**Excerpted data:**
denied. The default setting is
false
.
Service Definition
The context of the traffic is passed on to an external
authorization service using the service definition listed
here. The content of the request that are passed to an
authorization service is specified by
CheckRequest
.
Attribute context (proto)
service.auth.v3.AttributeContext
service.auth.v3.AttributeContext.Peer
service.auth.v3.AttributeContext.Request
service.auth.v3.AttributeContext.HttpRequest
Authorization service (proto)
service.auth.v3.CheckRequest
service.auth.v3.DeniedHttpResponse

**Your goal:**
Your task is to copy each line from the material above that includes the word "AttributeContext".

**Answer box:**
service.auth.v3.AttributeContext
service.auth.v3.AttributeContext.Peer
service.auth.v3.AttributeContext.Request
service.auth.v3.AttributeContext.HttpRequest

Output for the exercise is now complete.